**Task prompt**: Every line of the material below must be repeated exactly.

Provided records START

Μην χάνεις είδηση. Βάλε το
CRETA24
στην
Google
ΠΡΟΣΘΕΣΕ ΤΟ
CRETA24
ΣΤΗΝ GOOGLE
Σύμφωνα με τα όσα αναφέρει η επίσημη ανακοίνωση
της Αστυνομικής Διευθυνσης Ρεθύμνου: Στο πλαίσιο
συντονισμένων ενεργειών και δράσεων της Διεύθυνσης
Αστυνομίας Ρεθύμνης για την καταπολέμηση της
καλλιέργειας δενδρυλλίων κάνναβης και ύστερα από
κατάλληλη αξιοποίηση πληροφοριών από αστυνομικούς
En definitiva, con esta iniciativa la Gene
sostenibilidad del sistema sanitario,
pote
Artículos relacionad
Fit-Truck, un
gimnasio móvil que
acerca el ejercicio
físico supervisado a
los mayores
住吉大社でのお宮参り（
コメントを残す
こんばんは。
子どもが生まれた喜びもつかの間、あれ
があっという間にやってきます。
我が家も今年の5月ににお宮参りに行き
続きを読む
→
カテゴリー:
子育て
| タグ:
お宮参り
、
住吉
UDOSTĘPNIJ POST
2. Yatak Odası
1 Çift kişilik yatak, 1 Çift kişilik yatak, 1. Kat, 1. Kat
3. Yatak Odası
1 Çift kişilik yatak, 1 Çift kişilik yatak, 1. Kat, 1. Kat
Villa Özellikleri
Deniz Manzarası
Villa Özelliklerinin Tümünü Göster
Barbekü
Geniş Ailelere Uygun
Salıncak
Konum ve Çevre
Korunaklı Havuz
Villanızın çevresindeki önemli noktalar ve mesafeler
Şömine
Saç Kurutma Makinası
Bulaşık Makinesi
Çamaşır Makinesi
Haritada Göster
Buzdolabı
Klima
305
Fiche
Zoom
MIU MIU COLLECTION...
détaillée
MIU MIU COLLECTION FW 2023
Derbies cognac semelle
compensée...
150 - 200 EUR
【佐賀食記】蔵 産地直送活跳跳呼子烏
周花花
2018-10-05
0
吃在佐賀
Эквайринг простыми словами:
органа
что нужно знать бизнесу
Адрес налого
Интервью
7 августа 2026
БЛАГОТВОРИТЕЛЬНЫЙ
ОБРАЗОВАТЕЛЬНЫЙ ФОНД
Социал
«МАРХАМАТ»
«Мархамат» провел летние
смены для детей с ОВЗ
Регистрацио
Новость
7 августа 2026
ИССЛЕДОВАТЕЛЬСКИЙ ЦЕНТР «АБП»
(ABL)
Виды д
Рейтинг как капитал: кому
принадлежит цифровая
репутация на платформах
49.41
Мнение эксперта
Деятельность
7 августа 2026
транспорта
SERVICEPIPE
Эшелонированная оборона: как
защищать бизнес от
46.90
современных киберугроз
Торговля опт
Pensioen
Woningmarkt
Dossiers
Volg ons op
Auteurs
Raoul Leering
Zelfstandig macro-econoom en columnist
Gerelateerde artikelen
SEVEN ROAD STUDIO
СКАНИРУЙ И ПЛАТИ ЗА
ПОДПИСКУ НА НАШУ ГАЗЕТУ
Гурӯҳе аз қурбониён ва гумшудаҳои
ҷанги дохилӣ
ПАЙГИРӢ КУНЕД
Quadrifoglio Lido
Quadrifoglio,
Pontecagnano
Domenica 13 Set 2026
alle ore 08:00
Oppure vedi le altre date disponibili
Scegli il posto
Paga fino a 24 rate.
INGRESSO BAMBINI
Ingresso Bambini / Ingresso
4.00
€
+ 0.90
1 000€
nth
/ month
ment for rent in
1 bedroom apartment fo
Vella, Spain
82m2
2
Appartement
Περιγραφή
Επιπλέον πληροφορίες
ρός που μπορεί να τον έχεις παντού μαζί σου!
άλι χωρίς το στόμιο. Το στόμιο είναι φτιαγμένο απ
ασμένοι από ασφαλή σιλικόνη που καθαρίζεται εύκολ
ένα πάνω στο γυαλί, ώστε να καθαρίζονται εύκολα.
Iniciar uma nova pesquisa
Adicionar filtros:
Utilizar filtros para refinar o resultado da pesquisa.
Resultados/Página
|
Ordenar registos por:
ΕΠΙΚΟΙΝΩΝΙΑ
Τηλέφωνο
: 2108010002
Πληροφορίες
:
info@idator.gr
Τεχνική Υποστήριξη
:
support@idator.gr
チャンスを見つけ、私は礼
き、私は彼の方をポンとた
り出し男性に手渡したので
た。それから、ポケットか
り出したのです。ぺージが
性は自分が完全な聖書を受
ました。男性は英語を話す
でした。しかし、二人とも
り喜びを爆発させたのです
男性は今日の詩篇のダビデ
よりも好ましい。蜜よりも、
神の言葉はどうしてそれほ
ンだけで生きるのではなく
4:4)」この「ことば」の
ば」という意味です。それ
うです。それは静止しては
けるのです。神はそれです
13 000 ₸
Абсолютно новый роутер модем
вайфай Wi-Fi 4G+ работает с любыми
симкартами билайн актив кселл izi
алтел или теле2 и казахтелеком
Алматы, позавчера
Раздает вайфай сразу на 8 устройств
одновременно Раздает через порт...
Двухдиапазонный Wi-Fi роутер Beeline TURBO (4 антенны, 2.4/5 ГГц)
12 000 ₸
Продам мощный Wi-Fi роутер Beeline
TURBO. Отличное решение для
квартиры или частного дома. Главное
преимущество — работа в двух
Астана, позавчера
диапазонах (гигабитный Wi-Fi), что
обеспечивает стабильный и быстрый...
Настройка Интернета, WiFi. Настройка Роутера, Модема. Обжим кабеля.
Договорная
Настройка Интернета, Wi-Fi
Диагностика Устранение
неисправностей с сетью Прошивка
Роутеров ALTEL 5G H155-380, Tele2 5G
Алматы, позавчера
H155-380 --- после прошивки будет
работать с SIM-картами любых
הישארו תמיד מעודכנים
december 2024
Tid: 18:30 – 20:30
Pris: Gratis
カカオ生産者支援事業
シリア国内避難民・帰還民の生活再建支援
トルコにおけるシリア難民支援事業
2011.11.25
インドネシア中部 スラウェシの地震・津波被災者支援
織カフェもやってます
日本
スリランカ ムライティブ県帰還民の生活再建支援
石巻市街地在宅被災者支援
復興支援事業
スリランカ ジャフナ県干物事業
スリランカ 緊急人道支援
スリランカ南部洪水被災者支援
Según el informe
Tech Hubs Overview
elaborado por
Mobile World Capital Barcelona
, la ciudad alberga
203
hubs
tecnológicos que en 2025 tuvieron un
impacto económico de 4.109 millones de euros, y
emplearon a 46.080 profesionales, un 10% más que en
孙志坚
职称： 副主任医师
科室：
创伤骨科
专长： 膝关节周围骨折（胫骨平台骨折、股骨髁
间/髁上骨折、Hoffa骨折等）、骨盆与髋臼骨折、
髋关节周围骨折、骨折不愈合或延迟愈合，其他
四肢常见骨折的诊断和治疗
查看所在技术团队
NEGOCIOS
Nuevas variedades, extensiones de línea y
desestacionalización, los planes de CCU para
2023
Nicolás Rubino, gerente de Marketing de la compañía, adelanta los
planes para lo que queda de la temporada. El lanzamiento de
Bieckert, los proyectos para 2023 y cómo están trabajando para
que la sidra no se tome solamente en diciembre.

Provided records END

**Response area**:
Μην χάνεις είδηση. Βάλε το
CRETA24
στην
Google
ΠΡΟΣΘΕΣΕ ΤΟ
CRETA24
ΣΤΗΝ GOOGLE
Σύμφωνα με τα όσα αναφέρει η επίσημη ανακοίνωση
της Αστυνομικής Διευθυνσης Ρεθύμνου: Στο πλαίσιο
συντονισμένων ενεργειών και δράσεων της Διεύθυνσης
Αστυνομίας Ρεθύμνης για την καταπολέμηση της
καλλιέργειας δενδρυλλίων κάνναβης και ύστερα από
κατάλληλη αξιοποίηση πληροφοριών από αστυνομικούς
En definitiva, con esta iniciativa la Gene
sostenibilidad del sistema sanitario,
pote
Artículos relacionad
Fit-Truck, un
gimnasio móvil que
acerca el ejercicio
físico supervisado a
los mayores
住吉大社でのお宮参り（
コメントを残す
こんばんは。
子どもが生まれた喜びもつかの間、あれ
があっという間にやってきます。
我が家も今年の5月ににお宮参りに行き
続きを読む
→
カテゴリー:
子育て
| タグ:
お宮参り
、
住吉
UDOSTĘPNIJ POST
2. Yatak Odası
1 Çift kişilik yatak, 1 Çift kişilik yatak, 1. Kat, 1. Kat
3. Yatak Odası
1 Çift kişilik yatak, 1 Çift kişilik yatak, 1. Kat, 1. Kat
Villa Özellikleri
Deniz Manzarası
Villa Özelliklerinin Tümünü Göster
Barbekü
Geniş Ailelere Uygun
Salıncak
Konum ve Çevre
Korunaklı Havuz
Villanızın çevresindeki önemli noktalar ve mesafeler
Şömine
Saç Kurutma Makinası
Bulaşık Makinesi
Çamaşır Makinesi
Haritada Göster
Buzdolabı
Klima
305
Fiche
Zoom
MIU MIU COLLECTION...
détaillée
MIU MIU COLLECTION FW 2023
Derbies cognac semelle
compensée...
150 - 200 EUR
【佐賀食記】蔵 産地直送活跳跳呼子烏
周花花
2018-10-05
0
吃在佐賀
Эквайринг простыми словами:
органа
что нужно знать бизнесу
Адрес налого
Интервью
7 августа 2026
БЛАГОТВОРИТЕЛЬНЫЙ
ОБРАЗОВАТЕЛЬНЫЙ ФОНД
Социал
«МАРХАМАТ»
«Мархамат» провел летние
смены для детей с ОВЗ
Регистрацио
Новость
7 августа 2026
ИССЛЕДОВАТЕЛЬСКИЙ ЦЕНТР «АБП»
(ABL)
Виды д
Рейтинг как капитал: кому
принадлежит цифровая
репутация на платформах
49.41
Мнение эксперта
Деятельность
7 августа 2026
транспорта
SERVICEPIPE
Эшелонированная оборона: как
защищать бизнес от
46.90
современных киберугроз
Торговля опт
Pensioen
Woningmarkt
Dossiers
Volg ons op
Auteurs
Raoul Leering
Zelfstandig macro-econoom en columnist
Gerelateerde artikelen
SEVEN ROAD STUDIO
СКАНИРУЙ И ПЛАТИ ЗА
ПОДПИСКУ НА НАШУ ГАЗЕТУ
Гурӯҳе аз қурбониён ва гумшудаҳои
ҷанги дохилӣ
ПАЙГИРӢ КУНЕД
Quadrifoglio Lido
Quadrifoglio,
Pontecagnano
Domenica 13 Set 2026
alle ore 08:00
Oppure vedi le altre date disponibili
Scegli il posto
Paga fino a 24 rate.
INGRESSO BAMBINI
Ingresso Bambini / Ingresso
4.00
€
+ 0.90
1 000€
nth
/ month
ment for rent in
1 bedroom apartment fo
Vella, Spain
82m2
2
Appartement
Περιγραφή
Επιπλέον πληροφορίες
ρός που μπορεί να τον έχεις παντού μαζί σου!
άλι χωρίς το στόμιο. Το στόμιο είναι φτιαγμένο απ
ασμένοι από ασφαλή σιλικόνη που καθαρίζεται εύκολ
ένα πάνω στο γυαλί, ώστε να καθαρίζονται εύκολα.
Iniciar uma nova pesquisa
Adicionar filtros:
Utilizar filtros para refinar o resultado da pesquisa.
Resultados/Página
|
Ordenar registos por:
ΕΠΙΚΟΙΝΩΝΙΑ
Τηλέφωνο
: 2108010002
Πληροφορίες
:
info@idator.gr
Τεχνική Υποστήριξη
:
support@idator.gr
チャンスを見つけ、私は礼
き、私は彼の方をポンとた
り出し男性に手渡したので
た。それから、ポケットか
り出したのです。ぺージが
性は自分が完全な聖書を受
ました。男性は英語を話す
でした。しかし、二人とも
り喜びを爆発させたのです
男性は今日の詩篇のダビデ
よりも好ましい。蜜よりも、
神の言葉はどうしてそれほ
ンだけで生きるのではなく
4:4)」この「ことば」の
ば」という意味です。それ
うです。それは静止しては
けるのです。神はそれです
13 000 ₸
Абсолютно новый роутер модем
вайфай Wi-Fi 4G+ работает с любыми
симкартами билайн актив кселл izi
алтел или теле2 и казахтелеком
Алматы, позавчера
Раздает вайфай сразу на 8 устройств
одновременно Раздает через порт...
Двухдиапазонный Wi-Fi роутер Beeline TURBO (4 антенны, 2.4/5 ГГц)
12 000 ₸
Продам мощный Wi-Fi роутер Beeline
TURBO. Отличное решение для
квартиры или частного дома. Главное
преимущество — работа в двух
Астана, позавчера
диапазонах (гигабитный Wi-Fi), что
обеспечивает стабильный и быстрый...
Настройка Интернета, WiFi. Настройка Роутера, Модема. Обжим кабеля.
Договорная
Настройка Интернета, Wi-Fi
Диагностика Устранение
неисправностей с сетью Прошивка
Роутеров ALTEL 5G H155-380, Tele2 5G
Алматы, позавчера
H155-380 --- после прошивки будет
работать с SIM-картами любых
הישארו תמיד מעודכנים
december 2024
Tid: 18:30 – 20:30
Pris: Gratis
カカオ生産者支援事業
シリア国内避難民・帰還民の生活再建支援
トルコにおけるシリア難民支援事業
2011.11.25
インドネシア中部 スラウェシの地震・津波被災者支援
織カフェもやってます
日本
スリランカ ムライティブ県帰還民の生活再建支援
石巻市街地在宅被災者支援
復興支援事業
スリランカ ジャフナ県干物事業
スリランカ 緊急人道支援
スリランカ南部洪水被災者支援
Según el informe
Tech Hubs Overview
elaborado por
Mobile World Capital Barcelona
, la ciudad alberga
203
hubs
tecnológicos que en 2025 tuvieron un
impacto económico de 4.109 millones de euros, y
emplearon a 46.080 profesionales, un 10% más que en
孙志坚
职称： 副主任医师
科室：
创伤骨科
专长： 膝关节周围骨折（胫骨平台骨折、股骨髁
间/髁上骨折、Hoffa骨折等）、骨盆与髋臼骨折、
髋关节周围骨折、骨折不愈合或延迟愈合，其他
四肢常见骨折的诊断和治疗
查看所在技术团队
NEGOCIOS
Nuevas variedades, extensiones de línea y
desestacionalización, los planes de CCU para
2023
Nicolás Rubino, gerente de Marketing de la compañía, adelanta los
planes para lo que queda de la temporada. El lanzamiento de
Bieckert, los proyectos para 2023 y cómo están trabajando para
que la sidra no se tome solamente en diciembre.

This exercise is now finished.